What Chinese consumers really want

July 27, 2016 / By  

The international ascent of the Chinese consumer has been both fast and of immense scale. In recent years, we have observed – sometimes with our mouths open in awe – this powerful group of spenders sweep into overseas markets and swallow up huge amounts of merchandise. All of this activity has driven their spending – relative to global retail sales growth – to grow quickly, rising from a reported USD $129 billion in 2013 to USD $229 billion in 2015. Such huge numbers for the demographic known for “buying out the shop” should come as little surprise, but what we may not realise is that the way Chinese consumers are spending is changing: they are increasingly wanting cultural and historical experiences over shopping.


Breaking old habits
A study from market research company GFK revealed that long-time favourite shopping destinations like Hong Kong and Macau are losing appeal as Chinese consumers are no longer just driven by a good deal. As more of them come to value the experience of the trip itself, it is the experience abroad that has become the ultimate luxury good rather than a handbag or pair of shoes.

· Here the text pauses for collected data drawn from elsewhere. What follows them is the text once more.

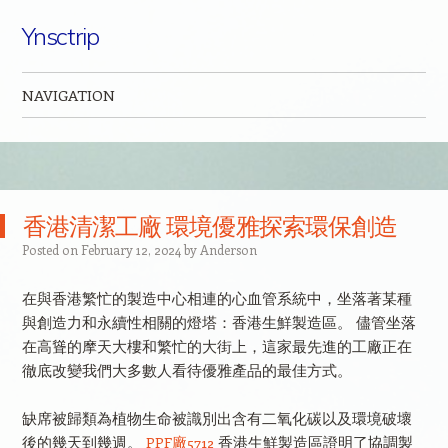
Ynsctrip
NAVIGATION
Skip to content
香港清潔工廠 環境優雅探索環保創造
Posted on
February 12, 2024
by
Anderson
在與香港繁忙的製造中心相連的心血管系統中，坐落著某種
與創造力和永續性相關的燈塔：香港生鮮製造區。 儘管坐落
在高聳的摩天大樓和繁忙的大街上，這家最先進的工廠正在
徹底改變我們大多數人看待優雅產品的最佳方式。
缺席被歸類為植物生命被識別出含有二氧化碳以及環境破壞
後的幾天到幾週。
PPF廠5712
香港生鮮製造區證明了協調製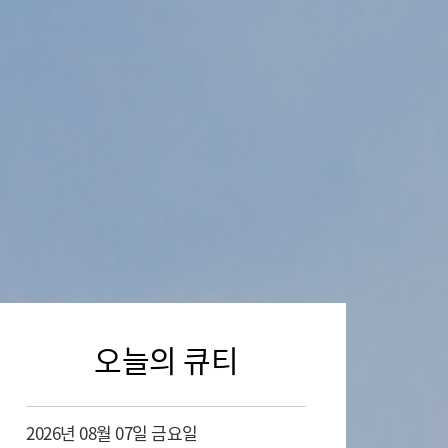
오늘의 큐티
2026년 08월 07일 금요일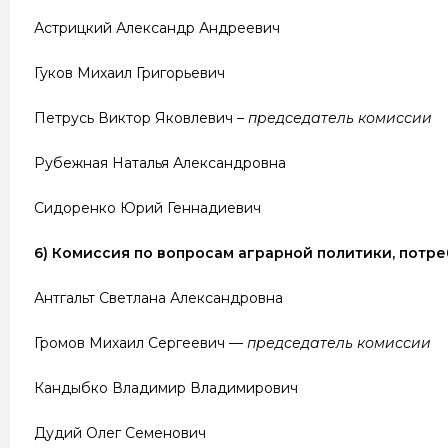
Астрицкий Александр Андреевич
Гуков Михаил Григорьевич
Петрусь Виктор Яковлевич –
председатель комиссии
Рубежная Наталья Александровна
Сидоренко Юрий Геннадиевич
6) Комиссия по вопросам аграрной политики, потре
Антгальт Светлана Александровна
Громов Михаил Сергеевич —
председатель комиссии
Кандыбко Владимир Владимирович
Дудий Олег Семенович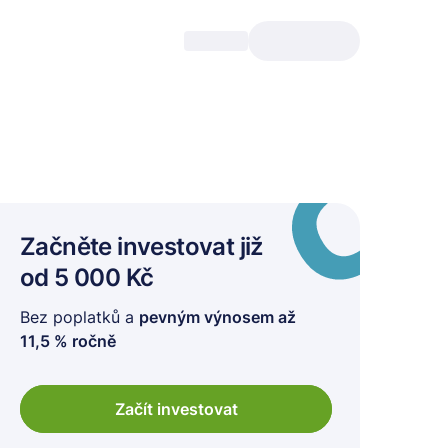
Začněte investovat
již
od 5 000 Kč
Bez poplatků a
pevným výnosem až
11,5 % ročně
Začít investovat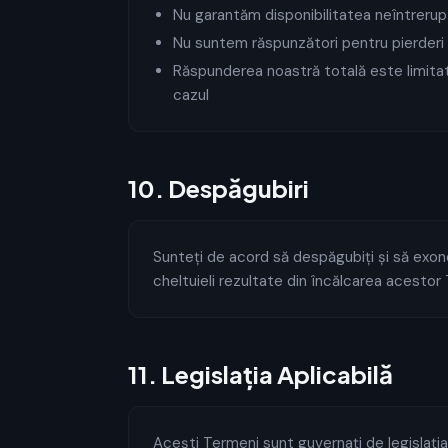
Nu garantăm disponibilitatea neîntrerupt
Nu suntem răspunzători pentru pierderi
Răspunderea noastră totală este limita
cazul
10
.
Despăgubiri
Sunteți de acord să despăgubiți și să exone
cheltuieli rezultate din încălcarea acest
11
.
Legislația Aplicabilă
Acești Termeni sunt guvernați de legislația 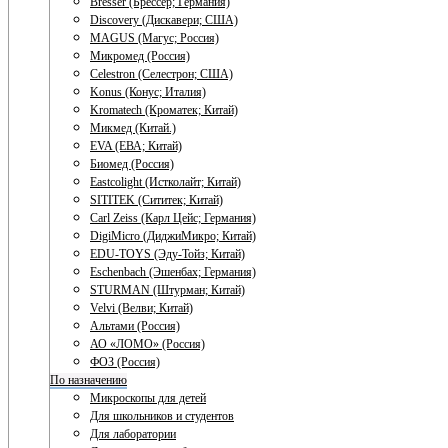
Bresser (Брессер; Германия)
Discovery (Дискавери; США)
MAGUS (Магус; Россия)
Микромед (Россия)
Celestron (Селестрон; США)
Konus (Конус; Италия)
Kromatech (Кроматек; Китай)
Микмед (Китай.)
EVA (ЕВА; Китай)
Биомед (Россия)
Eastcolight (Истколайт; Китай)
SITITEK (Сититек; Китай)
Carl Zeiss (Карл Цейс; Германия)
DigiMicro (ДиджиМикро; Китай)
EDU-TOYS (Эду-Тойз; Китай)
Eschenbach (Эшенбах; Германия)
STURMAN (Штурман; Китай)
Velvi (Велви; Китай)
Альтами (Россия)
АО «ЛОМО» (Россия)
ФОЗ (Россия)
По назначению
Микроскопы для детей
Для школьников и студентов
Для лаборатории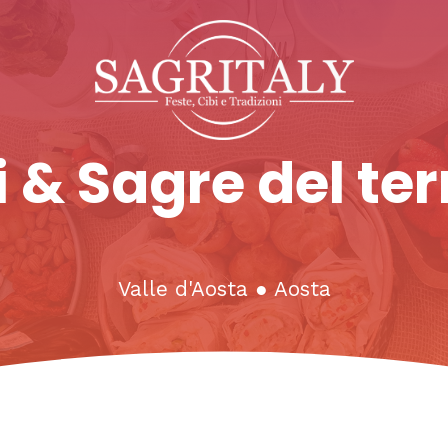
 & Sagre del ter
Valle d'Aosta
●
Aosta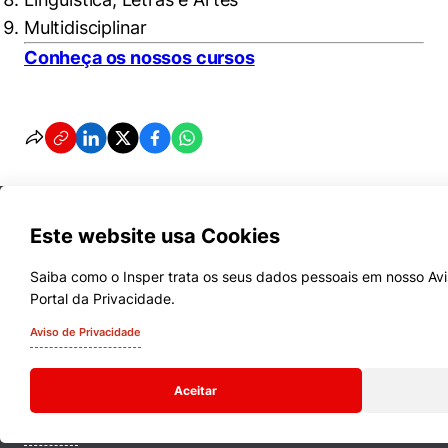
Multidisciplinar
Conheça os nossos cursos
Este website usa Cookies
Saiba como o Insper trata os seus dados pessoais em nosso Avi
Portal da Privacidade.
Cursos
Aviso de Privacidade
Quem Somos
Aceitar
Comunidade Transforme
Campus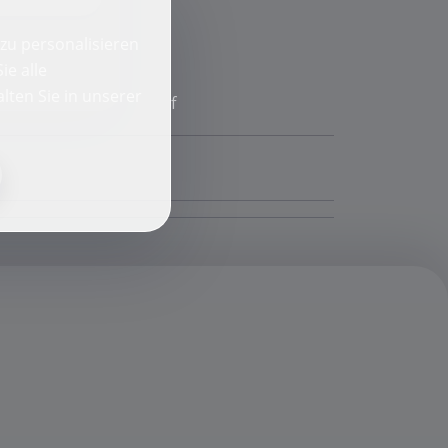
zu personalisieren
ie alle
lten Sie in unserer
f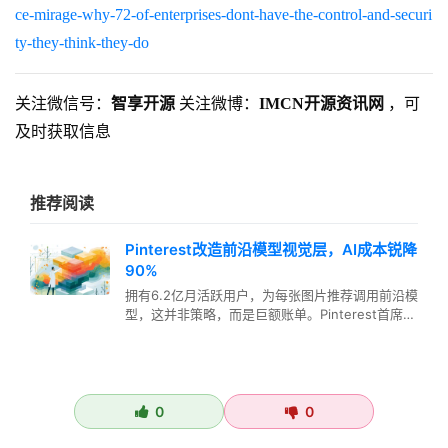
ce-mirage-why-72-of-enterprises-dont-have-the-control-and-securi
ty-they-think-they-do
关注微信号：
智享开源
关注微博：
IMCN开源资讯网
，可
及时获取信息
推荐阅读
Pinterest改造前沿模型视觉层，AI成本锐降
90%
拥有6.2亿月活跃用户，为每张图片推荐调用前沿模
型，这并非策略，而是巨额账单。Pinterest首席技
术官马特·马德里加…
0
0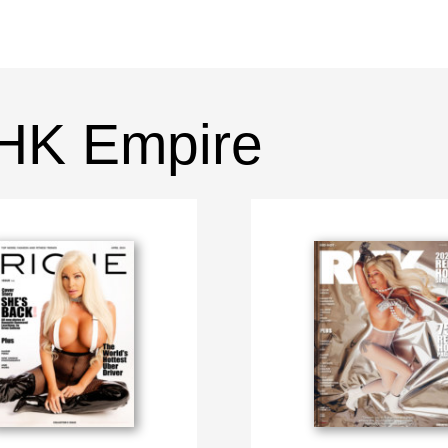
HK Empire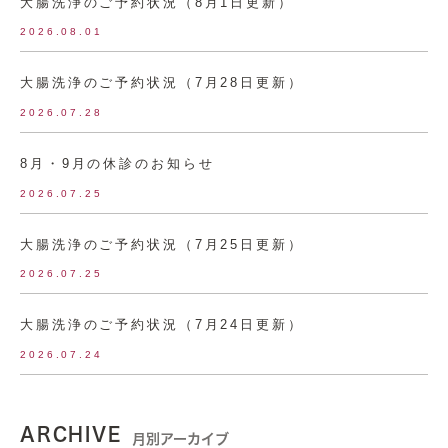
大腸洗浄のご予約状況（8月1日更新）
2026.08.01
大腸洗浄のご予約状況（7月28日更新）
2026.07.28
8月・9月の休診のお知らせ
2026.07.25
大腸洗浄のご予約状況（7月25日更新）
2026.07.25
大腸洗浄のご予約状況（7月24日更新）
2026.07.24
ARCHIVE
月別アーカイブ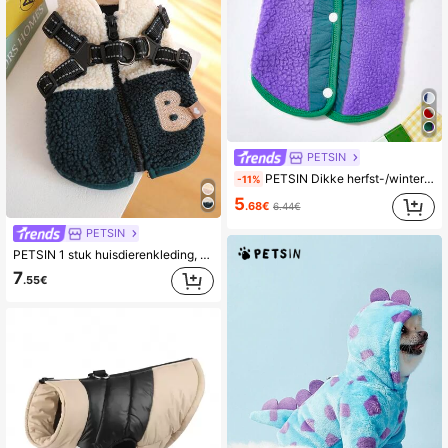
PETSIN
PETSIN Dikke herfst-/winterjas en vest voor huisdieren – Winddichte, warme jas voor kleine honden, katten en kleine dieren | Comfortabele kleding voor binnen en buiten voor dagelijks gebruik
-11%
5
.68€
6.44€
PETSIN
PETSIN 1 stuk huisdierenkleding, universele kleding voor katten en honden, modieus met trekgesp, dik groen en wit gekleurd vest, warme winterjas
7
.55€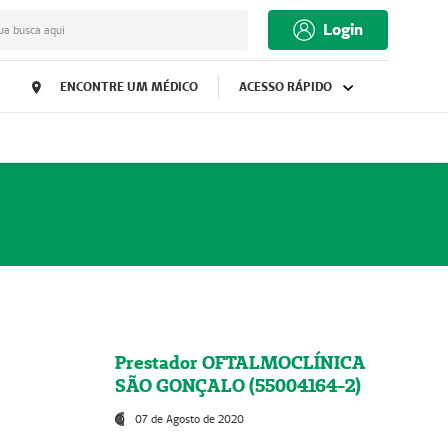
Login
ua busca aqui
ENCONTRE UM MÉDICO
ACESSO RÁPIDO
Prestador OFTALMOCLÍNICA
SÃO GONÇALO (55004164-2)
07 de Agosto de 2020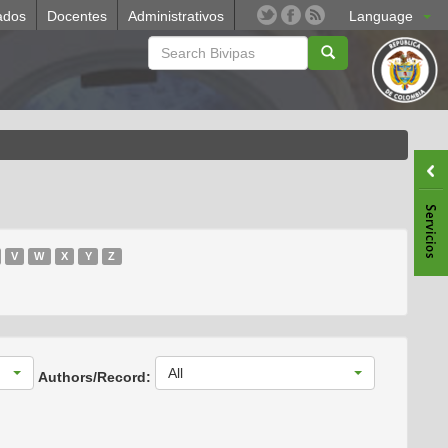
ados
Docentes
Administrativos
Language
V
W
X
Y
Z
All
Authors/Record: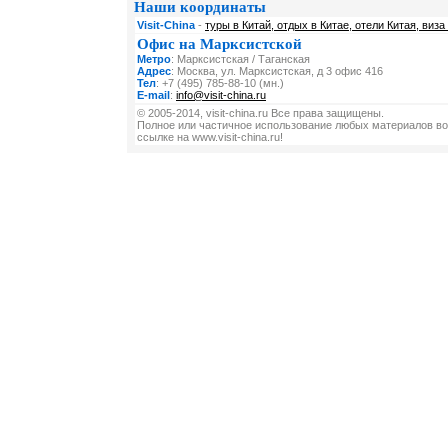
Наши координаты
Visit-China
-
туры в Китай, отдых в Китае, отели Китая, виза
Офис на Марксистской
Метро
: Марксистская / Таганская
Адрес
: Москва, ул. Марксистская, д 3 офис 416
Тел
: +7 (495) 785-88-10 (мн.)
E-mail
:
info@visit-china.ru
© 2005-2014, visit-china.ru Все права защищены.
Полное или частичное использование любых материалов во
ссылке на www.visit-china.ru!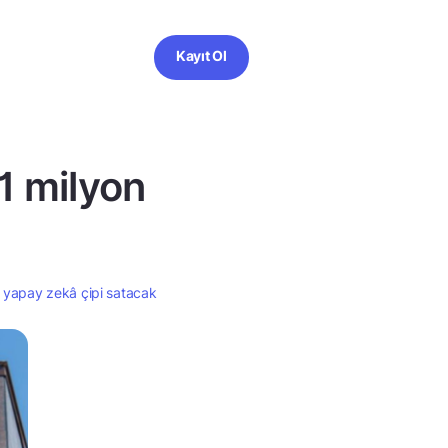
Kayıt Ol
1 milyon
 yapay zekâ çipi satacak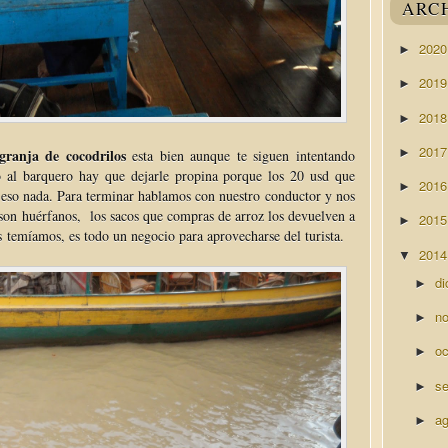
ARC
202
►
201
►
201
►
201
►
granja de cocodrilos
esta bien aunque te siguen intentando
o al barquero hay que dejarle propina porque los 20 usd que
201
►
e eso nada. Para terminar hablamos con nuestro conductor y nos
 son huérfanos, los sacos que compras de arroz los devuelven a
201
►
s temíamos, es todo un negocio para aprovecharse del turista.
201
▼
di
►
n
►
o
►
s
►
a
►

At the same time, we cannot ignore the fact that once abroad in well-developed markets, Chinese consumers are often impressed by the competitive prices and wide product selection they see, not to mention the quality level of service they receive. This excites them and encourages them to make the most of their opportunity overseas to buy as they please.

Charting a new course
As the reasons for travel change, places further afield than Hong Kong and Macau – such as Thailand, South Korea, and Japan – are quickly gaining traction with Chinese travellers. They now comprise the dominant if not top tourist group for most countries within Asia Pacific, the fastest-growing and most-visited region in the world, according to the 2016 MasterCard Asia Pacific Destinations Index. Meanwhile, globally, the US and the UK continue to be highly popular with Chinese tourists.

Fact or fiction?
Another study from Oliver Wyman works to dispel the myth that Chinese consumers only go abroad to shop. Sightseeing was actually recorded as the prime motivation for many trips, with shopping taking on secondary importance. This will be true for a greater number of people as more Chinese consumers find themselves in excess of material merchandise.

What it all comes down to
Chinese consumers may be changing their ways, but some of their old habits are still going strong. The study by Oliver Wyman reaffirmed just how much Chinese consumers love duty-free, spending a third of their money overseas in this area. Cosmetics are the most popular buy, given that prices for these goods remain exponentially greater back home. Thus, so long as prices in China continue to be mismatched with those overseas, we can expect duty-free shopping to remain a significant part of the overseas experience in the future. Shopping might not be the focal point of a trip overseas for many Chinese travellers anymore, but until prices, product selection, and service levels in China improve to the standard that Chinese consumers are experiencing abroad, overseas shopping will still be an important driver of local retail sales across several countries.